Climate Change —A Tale of Lost Agency

Who is causing climate change and who is bearing its burden?

SEN
3 min readJul 11, 2020

Climate change refers to the global changes in long-term climate conditions (e.g. precipitation, , temperature). Climate change is accompanied by immensely impactful implications for both humans and non-humans. While the Earth naturally undergoes certain climate variability, recent observations and changes have taken place at much faster and intense rates than naturally occur. Scientists have ascribed such rapid changes to anthropogenic activities, mainly the mass emission of greenhouse gases, such as carbon dioxide (CO2), methane (CH4), and nitrous oxide (N2O), which prevent the release of excess heat energy from the atmosphere. Since the western industrial revolution in 1760, atmospheric CO2 concentrations have increased 45% (from 280 ppm to 415 ppm) from human consumption of fossil fuels, as well as deforestation, soil erosion, and land use modification amongst others.

Climate change and greenhouse gases emissions are critical to conversations of environmental justice. The earth’s atmosphere intermixes globally (Althor et al, 2016); it is not divided by nation or region, rather it is one, encapsulating shell that surrounds the entire earth. As a result, when one region emits a greenhouse gas, the repercussions of that gas can be burdened by an entirely different region.

Such has been the case since the Western industrial revolution of 1760. New manufacturing and industrial processes became common practice in Europe and the United States in 1760. Burning fossil fuels (e.g. coal, oil, gas) to create energy, Europeans and Americans were able to produce and consume more than ever before at unforeseen rates. The massive acceleration of production and consumption required the massive acceleration of harmful greenhouse gas emissions and huge increases in resource consumption.

In this way, the harmful implications from greenhouse gas emissions depend not on emission agency, but rather on a region’s climate vulnerability. Unsurprisingly, the greatest GHG emitters are the least vulnerable to the resulting climate change. These emitters reap the economic benefits of emissions in turn creating negative externalities for other regions to absorb. Simply, the people who are contributing most to climate change are not the ones who bear the burden of climate change.

Map of Global CO2 Emissions Per Capita :

Map of Climate Vulnerability (places that will be most affected by climate change):

The first thing you, like most, probably recognize from the images above is that the places lite-up in red in the first image (emitters) are not the same ones that are red in the second image (most heavily impacted by climate change). These maps visually illustrate environmental inequity of climate change.

The greatest contributors of greenhouse gases (thus the largest accelerators of climate change) are also the regions ranked as least vulnerable to the impacts of climate change, such regions include the global West — Europe and the United States.

Contrarily, the regions that tend to emit the least greenhouse gasses are ranked as most affected (i.e climate vulnerable) by greenhouse gas induced climate change.
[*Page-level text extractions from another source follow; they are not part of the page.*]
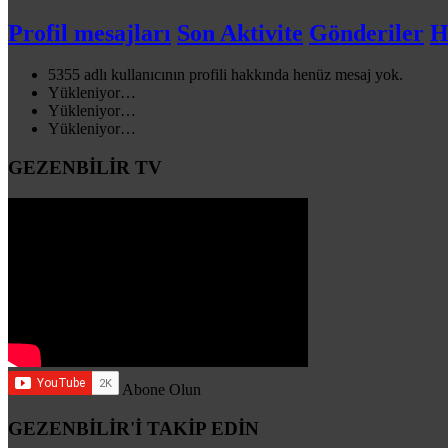
Profil mesajları
Son Aktivite
Gönderiler
H
5355 adlı kullanıcının profili hakkında henüz mesaj yok.
Yükleniyor…
Yükleniyor…
Yükleniyor…
GEZENBİLİR TV
Abone Olun
GEZENBİLİR'İ TAKİP EDİN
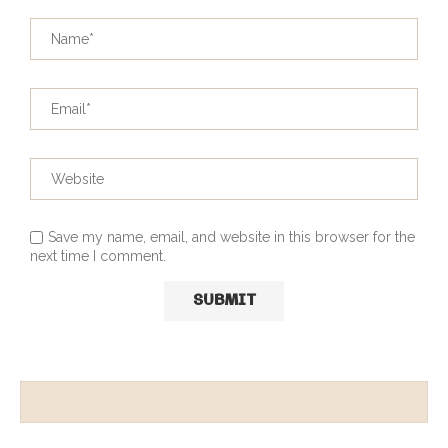
Save my name, email, and website in this browser for the
next time I comment.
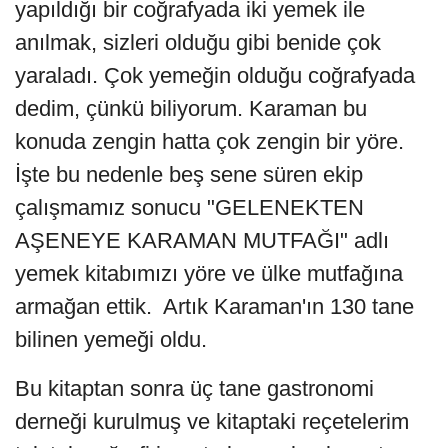
yapıldığı bir coğrafyada iki yemek ile
anılmak, sizleri olduğu gibi benide çok
yaraladı. Çok yemeğin olduğu coğrafyada
dedim, çünkü biliyorum. Karaman bu
konuda zengin hatta çok zengin bir yöre.
İşte bu nedenle beş sene süren ekip
çalışmamız sonucu "GELENEKTEN
AŞENEYE KARAMAN MUTFAĞI" adlı
yemek kitabımızı yöre ve ülke mutfağına
armağan ettik. Artık Karaman'ın 130 tane
bilinen yemeği oldu.
Bu kitaptan sonra üç tane gastronomi
derneği kurulmuş ve kitaptaki reçetelerim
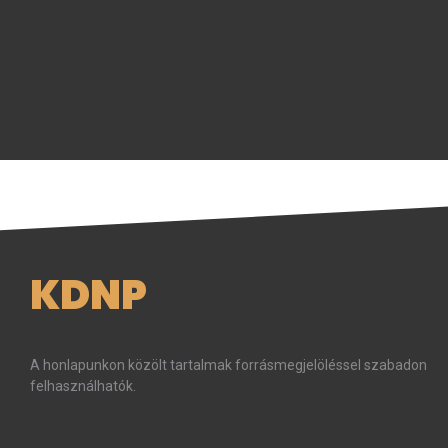
KDNP
A honlapunkon közölt tartalmak forrásmegjelöléssel szabadon
felhasználhatók.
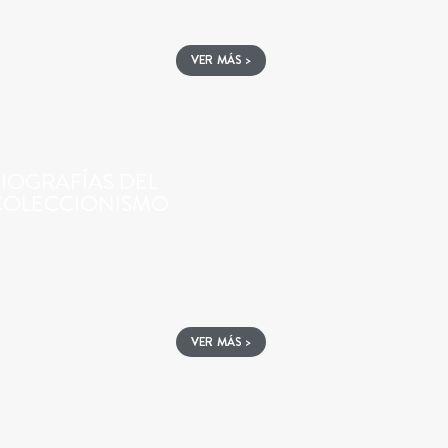
VER MÁS >
IOGRAFÍAS DEL
COLECCIONISMO
VER MÁS >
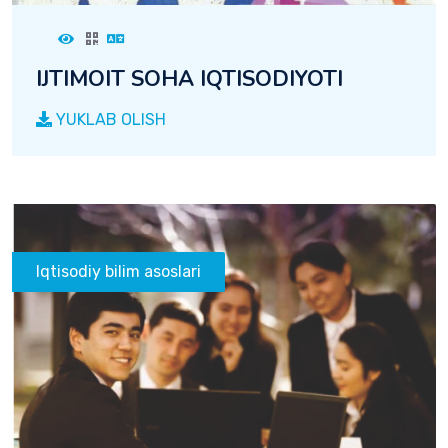
IJTIMOIT SOHA IQTISODIYOTI
YUKLAB OLISH
Iqtisodiy bilim asoslari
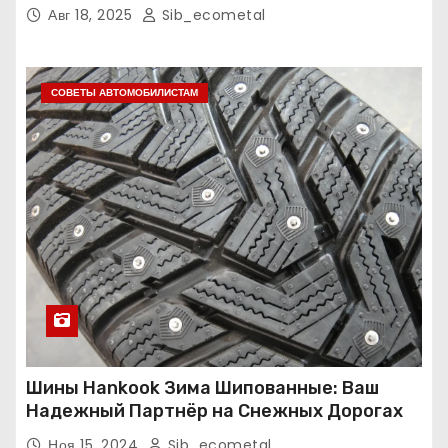
Авг 18, 2025
Sib_ecometal
СОВЕТЫ АВТОМОБИЛИСТАМ
Шины Hankook Зима Шипованные: Ваш
Надежный Партнёр на Снежных Дорогах
Ноя 15, 2024
Sib_ecometal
As shown on the map above, African nations represent the majority of regions that are most heavily impacted by climate change.
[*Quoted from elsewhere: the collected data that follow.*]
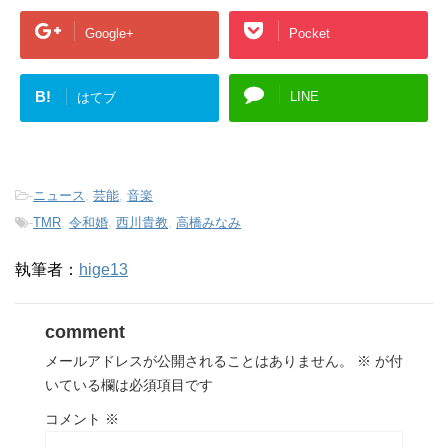
Google+
Pocket
B!
LINE
はてブ
-
ニュース
,
芸能
,
音楽
-
TMR
,
令和婚
,
西川貴教
,
高橋みなみ
執筆者：
hige13
comment
メールアドレスが公開されることはありません。
※
が付
いている欄は必須項目です
コメント
※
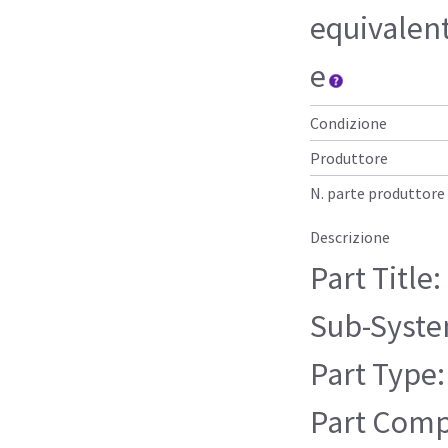
equivalen
e
Condizione
Produttore
N. parte produttore
Descrizione
Part Title
Sub-Syste
Part Type:
Part Compa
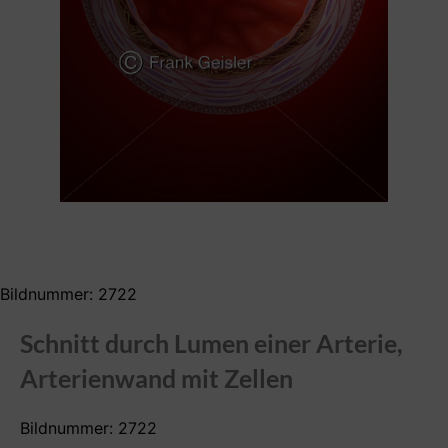
Bildnummer: 2722
Schnitt durch Lumen einer Arterie,
Arterienwand mit Zellen
Bildnummer: 2722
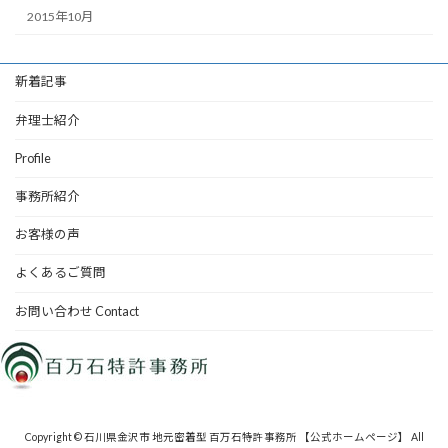
2015年10月
新着記事
弁理士紹介
Profile
事務所紹介
お客様の声
よくあるご質問
お問い合わせ Contact
Copyright © 石川県金沢市 地元密着型 百万石特許事務所 【公式ホームページ】 All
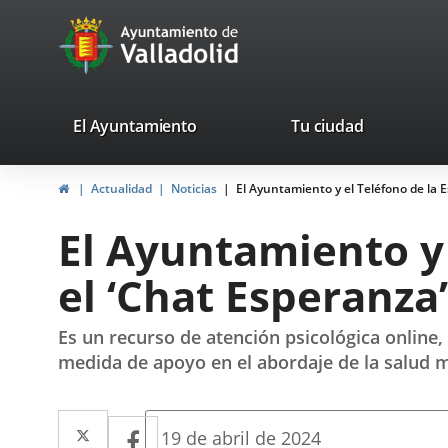
Portal
Jump to content
avaTop
Web
del
Ayuntamiento
valladolid.es
El Ayuntamiento
Tu ciudad
de
Home
Actualidad
Noticias
El Ayuntamiento y el Teléfono de la 
Valladolid
El Ayuntamiento y
el ‘Chat Esperanza
Es un recurso de atención psicológica online,
medida de apoyo en el abordaje de la salud m
Twitter
Enlace
Facebook
Enlace
Fecha
19 de abril de 2024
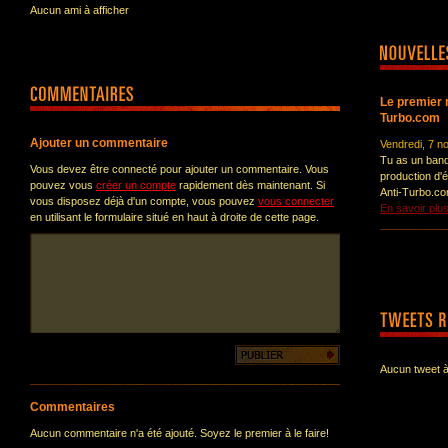
Aucun ami à afficher
Le premier m
Turbo.com
Ajouter un commentaire
Vendredi, 7 
Tu as un ban
Vous devez être connecté pour ajouter un commentaire. Vous
production d'
pouvez vous
créer un compte
rapidement dès maintenant. Si
Anti-Turbo.com
vous disposez déjà d'un compte, vous pouvez
vous connecter
En savoir plu
en utilisant le formulaire situé en haut à droite de cette page.
Aucun tweet à
Commentaires
Aucun commentaire n'a été ajouté. Soyez le premier à le faire!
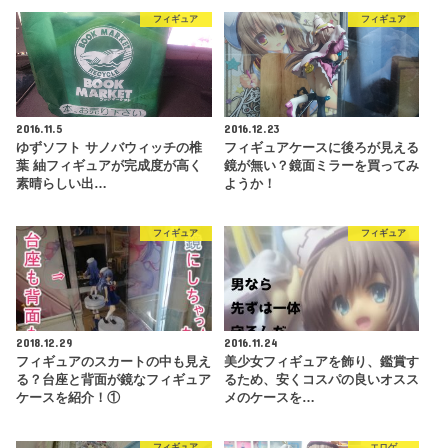
フィギュア
フィギュア
2016.11.5
2016.12.23
ゆずソフト サノバウィッチの椎
フィギュアケースに後ろが見える
葉 紬フィギュアが完成度が高く
鏡が無い？鏡面ミラーを買ってみ
素晴らしい出…
ようか！
フィギュア
フィギュア
2018.12.29
2016.11.24
フィギュアのスカートの中も見え
美少女フィギュアを飾り、鑑賞す
る？台座と背面が鏡なフィギュア
るため、安くコスパの良いオスス
ケースを紹介！①
メのケースを…
フィギュア
エロゲ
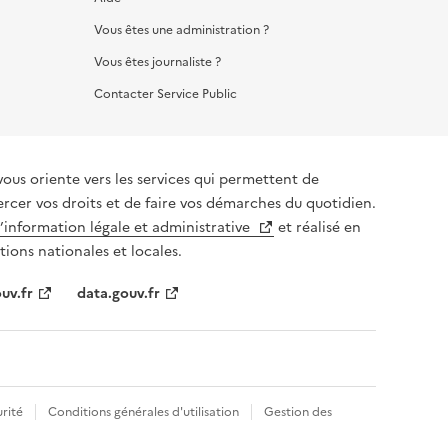
Vous êtes une administration ?
Vous êtes journaliste ?
Contacter Service Public
vous oriente vers les services qui permettent de
ercer vos droits et de faire vos démarches du quotidien.
l’information légale et administrative
et réalisé en
tions nationales et locales.
uv.fr
data.gouv.fr
rité
Conditions générales d'utilisation
Gestion des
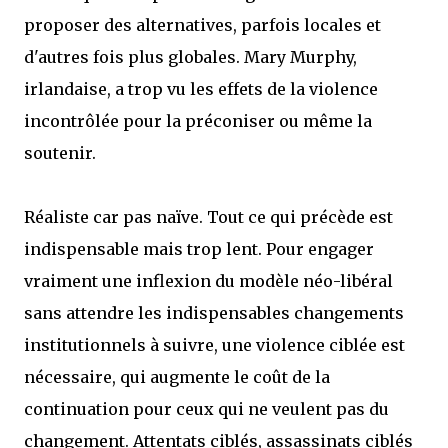
proposer des alternatives, parfois locales et
d'autres fois plus globales. Mary Murphy,
irlandaise, a trop vu les effets de la violence
incontrôlée pour la préconiser ou même la
soutenir.
Réaliste car pas naïve. Tout ce qui précède est
indispensable mais trop lent. Pour engager
vraiment une inflexion du modèle néo-libéral
sans attendre les indispensables changements
institutionnels à suivre, une violence ciblée est
nécessaire, qui augmente le coût de la
continuation pour ceux qui ne veulent pas du
changement. Attentats ciblés, assassinats ciblés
Such climate changes incite both physical and economic repercussions; intensified physical environmental changes, like droughts, floods, and fires, jeopardize economic revenue generators, like agriculture and tourism industries.In this way, climate change is both an environmental, social, and economic injustice. The global West has caused immense climate harshening, and in doing so, they have hindered the well-being and livelihoods of those people and regions disproportionately implicated.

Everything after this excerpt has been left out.